Locating this particular confluence was relatively easy; we have flown over or near this location several times. The exact confluence was located on the north side of a ridge on the south east side of the highest peak of the volcano. Since we obviously couldn’t land at this location, the exact elevation is not known, but it appeared to be about 1,000 feet (305 m) down from the top of the volcano on the side of a very steep slope. This confluence is covered in perpetual ice and snow and is almost totally inaccessible to all but very experienced mountain climbers. As can be seen in the accompanying photographs, this location is far from any access or populated areas.

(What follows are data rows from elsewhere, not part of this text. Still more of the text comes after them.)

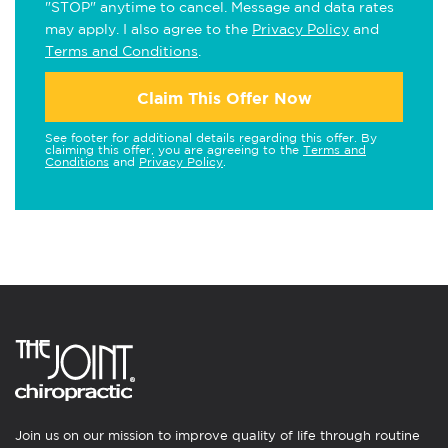
"STOP" anytime to cancel. Message and data rates
may apply. I also agree to the
Privacy Policy
and
Terms and Conditions
.
Claim This Offer Now
See footer for additional details regarding this offer. By
claiming this offer, you are agreeing to the
Terms and
Conditions
and
Privacy Policy
.
Join us on our mission to improve quality of life through routine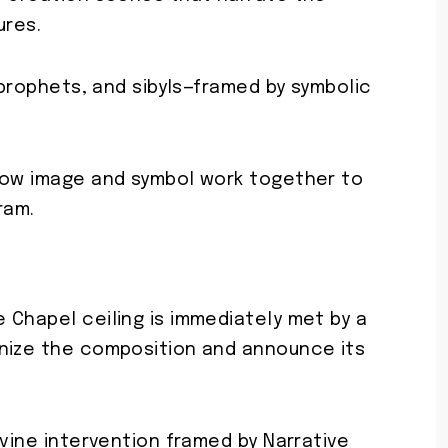
ures.
 prophets, and sibyls—framed by symbolic
.
how image and symbol work together to
ram.
 Chapel ceiling is immediately met by a
anize the composition and announce its
ivine intervention framed by Narrative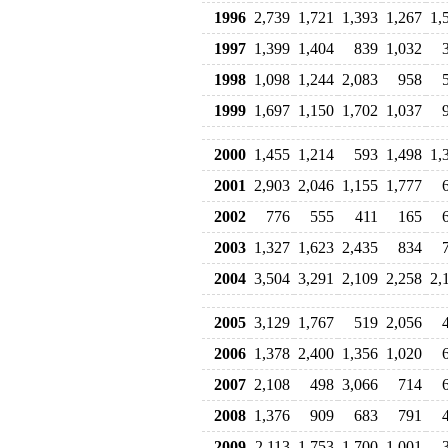
1996
2,739
1,721
1,393
1,267
1,
1997
1,399
1,404
839
1,032
1998
1,098
1,244
2,083
958
1999
1,697
1,150
1,702
1,037
2000
1,455
1,214
593
1,498
1,
2001
2,903
2,046
1,155
1,777
2002
776
555
411
165
2003
1,327
1,623
2,435
834
2004
3,504
3,291
2,109
2,258
2,
2005
3,129
1,767
519
2,056
2006
1,378
2,400
1,356
1,020
2007
2,108
498
3,066
714
2008
1,376
909
683
791
2009
2,113
1,753
1,700
1,001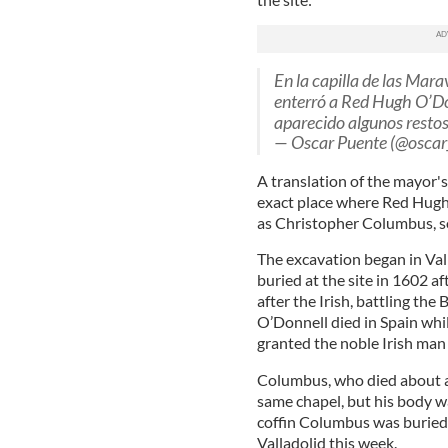
En la capilla de las Marav
enterró a Red Hugh O’Don
aparecido algunos restos
— Oscar Puente (@oscar
A translation of the mayor's
exact place where Red Hugh 
as Christopher Columbus, s
The excavation began in Val
buried at the site in 1602 af
after the Irish, battling the
O’Donnell died in Spain whil
granted the noble Irish man a
Columbus, who died about a c
same chapel, but his body w
coffin Columbus was buried
Valladolid this week.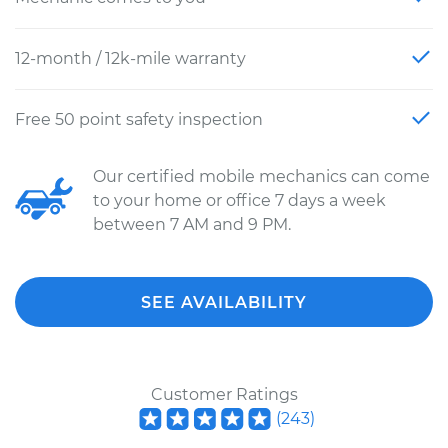
12-month / 12k-mile warranty
Free 50 point safety inspection
Our certified mobile mechanics can come
to your home or office 7 days a week
between 7 AM and 9 PM.
SEE AVAILABILITY
Customer Ratings
(
243
)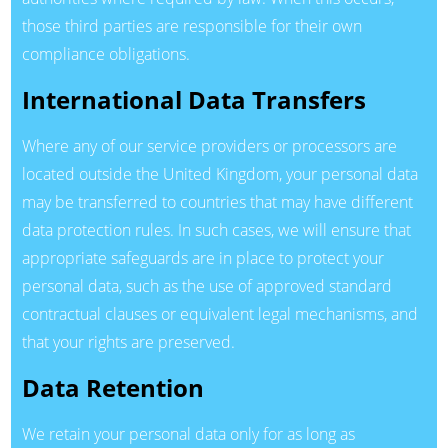
those third parties are responsible for their own
compliance obligations.
International Data Transfers
Where any of our service providers or processors are
located outside the United Kingdom, your personal data
may be transferred to countries that may have different
data protection rules. In such cases, we will ensure that
appropriate safeguards are in place to protect your
personal data, such as the use of approved standard
contractual clauses or equivalent legal mechanisms, and
that your rights are preserved.
Data Retention
We retain your personal data only for as long as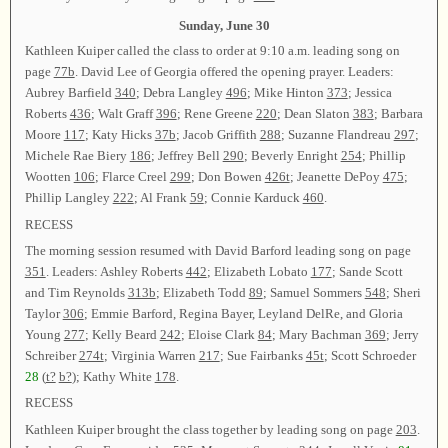
Sunday, June 30
Kathleen Kuiper called the class to order at 9:10 a.m. leading song on
page
77b
. David Lee of Georgia offered the opening prayer. Leaders:
Aubrey Barfield
340
; Debra Langley
496
; Mike Hinton
373
; Jessica
Roberts
436
; Walt Graff
396
; Rene Greene
220
; Dean Slaton
383
; Barbara
Moore
117
; Katy Hicks
37b
; Jacob Griffith
288
; Suzanne Flandreau
297
;
Michele Rae Biery
186
; Jeffrey Bell
290
; Beverly Enright
254
; Phillip
Wootten
106
; Flarce Creel
299
; Don Bowen
426t
; Jeanette DePoy
475
;
Phillip Langley
222
; Al Frank
59
; Connie Karduck
460
.
RECESS
The morning session resumed with David Barford leading song on page
351
. Leaders: Ashley Roberts
442
; Elizabeth Lobato
177
; Sande Scott
and Tim Reynolds
313b
; Elizabeth Todd
89
; Samuel Sommers
548
; Sheri
Taylor
306
; Emmie Barford, Regina Bayer, Leyland DelRe, and Gloria
Young
277
; Kelly Beard
242
; Eloise Clark
84
; Mary Bachman
369
; Jerry
Schreiber
274t
; Virginia Warren
217
; Sue Fairbanks
45t
; Scott Schroeder
28
(
t?
b?
); Kathy White
178
.
RECESS
Kathleen Kuiper brought the class together by leading song on page
203
.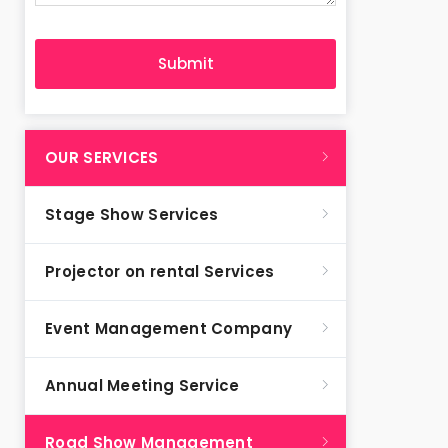
OUR SERVICES
Stage Show Services
Projector on rental Services
Event Management Company
Annual Meeting Service
Road Show Management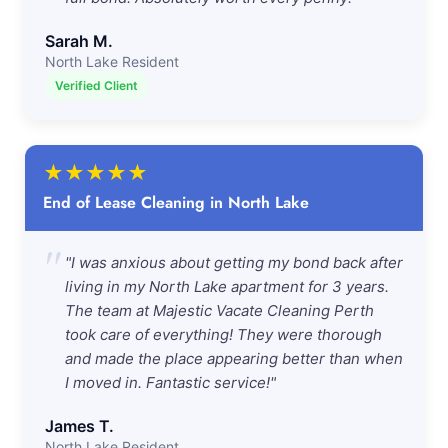
Sarah M.
North Lake Resident
Verified Client
★
★
★
★
★
End of Lease Cleaning in North Lake
"
"I was anxious about getting my bond back after
living in my North Lake apartment for 3 years.
The team at Majestic Vacate Cleaning Perth
took care of everything! They were thorough
and made the place appearing better than when
I moved in. Fantastic service!"
James T.
North Lake Resident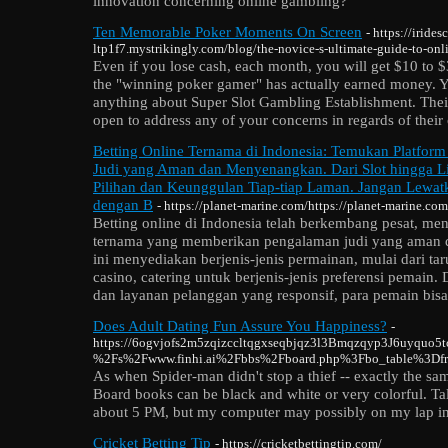
innovation concerning online gambling?
Ten Memorable Poker Moments On Screen
- https://iride
ltp1f7.mystrikingly.com/blog/the-novice-s-ultimate-guide-to-on
Even if you lose cash, each month, you will get $10 to $
the "winning poker gamer" has actually earned money. 
anything about Super Slot Gambling Establishment. Their
open to address any of your concerns in regards of their
Betting Online Ternama di Indonesia: Temukan Platfor
Judi yang Aman dan Menyenangkan. Dari Slot hingga Li
Pilihan dan Keunggulan Tiap-tiap Laman. Jangan Lewa
dengan B
- https://planet-marine.com/https://planet-marine.com
Betting online di Indonesia telah berkembang pesat, m
ternama yang memberikan pengalaman judi yang aman 
ini menyediakan berjenis-jenis permainan, mulai dari tar
casino, catering untuk berjenis-jenis preferensi pemain
dan layanan pelanggan yang responsif, para pemain bisa
Does Adult Dating Fun Assure You Happiness?
-
https://6ogvjofs2m5zqizccltqgxseqbjqz3l3Bmqzqyp3J6uyquo5t
%2Fs%2Fwww.finhi.ai%2Fbbs%2Fboard.php%3Fbo_table%3D
As when Spider-man didn't stop a thief -- exactly the sa
Board books can be black and white or very colorful. Tal
about 5 PM, but my computer may possibly on my lap in 
Cricket Betting Tip
- https://cricketbettingtip.com/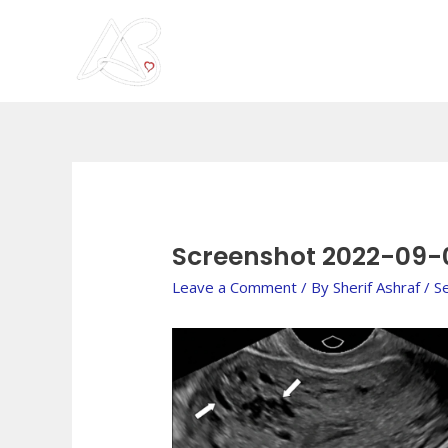
Skip
to
content
Post
navigation
Screenshot 2022-09-
Leave a Comment
/ By
Sherif Ashraf
/
S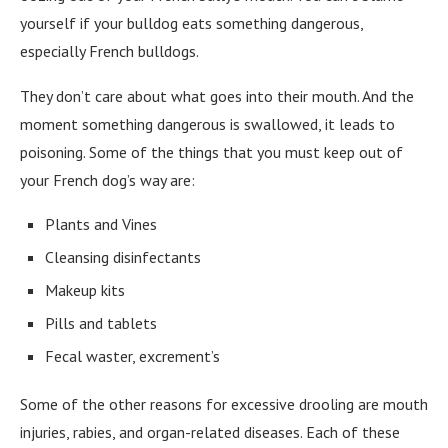
yourself if your bulldog eats something dangerous,
especially French bulldogs.
They don’t care about what goes into their mouth. And the
moment something dangerous is swallowed, it leads to
poisoning. Some of the things that you must keep out of
your French dog’s way are:
Plants and Vines
Cleansing disinfectants
Makeup kits
Pills and tablets
Fecal waster, excrement’s
Some of the other reasons for excessive drooling are mouth
injuries, rabies, and organ-related diseases. Each of these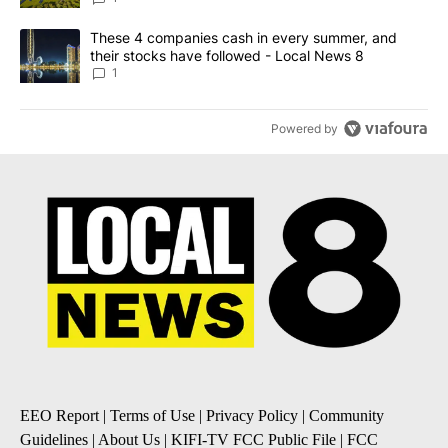
A trending article titled "These 4 companies cash in every summe
These 4 companies cash in every summer, and
their stocks have followed - Local News 8
1
Powered by
EEO Report
|
Terms of Use
|
Privacy Policy
|
Community
Guidelines
|
About Us
|
KIFI-TV FCC Public File
|
FCC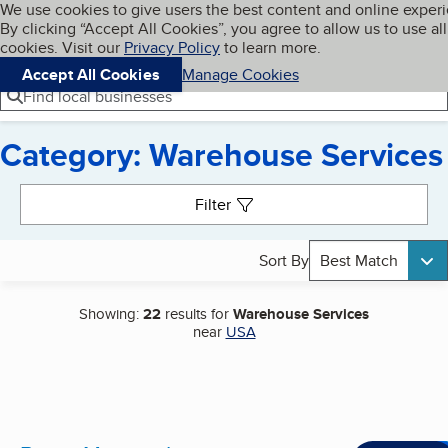
Cookies on BBB.org
We use cookies to give users the best content and online exper
My BBB
By clicking “Accept All Cookies”, you agree to allow us to use all
Skip to main content
Navigation menu
Menu
cookies. Visit our
Privacy Policy
to learn more.
Accept All Cookies
Manage Cookies
Find local businesses
Category: Warehouse Services
Search results
Filter
Sort By
Best Match
Showing:
22
results for
Warehouse Services
near
USA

Photos: Photo 1 shows Iliamna Volcano as viewed from the east of the location. The confluence is on this side of the peak. The body of water shown in the foreground is Cook Inlet. Photo 2 is the actual confluence, the picture taken from the plane in a sharp bank and looking straight down. Photo 3 was taken directly over the confluence and looking due east. The body of water beyond the mountains is Cook Inlet; the land mass beyond the water is the Kenai Peninsula. Photo 4 was taken over the confluence looking almost due south. Just visible in the far upper right corner is Augustine Volcano which was very active this past year. Photo 5 was taken over the confluence looking due west. The peak of Iliamna Volcano is just to the right. Photo 6 was taken a short way off the confluence to show the peak of Iliamna volcano. The area in the center of the picture that looks like a lake is actually a snow field. This view is taken almost due east of the confluence looking west.
According to the rules of the web site, this visit is considered incomplete because we weren’t on the ground. As can be seen from the pictures and due to the complete inaccessibility of this confluence, I seriously doubt that it will ever be visited on the ground. At least our flyover shows something about the site.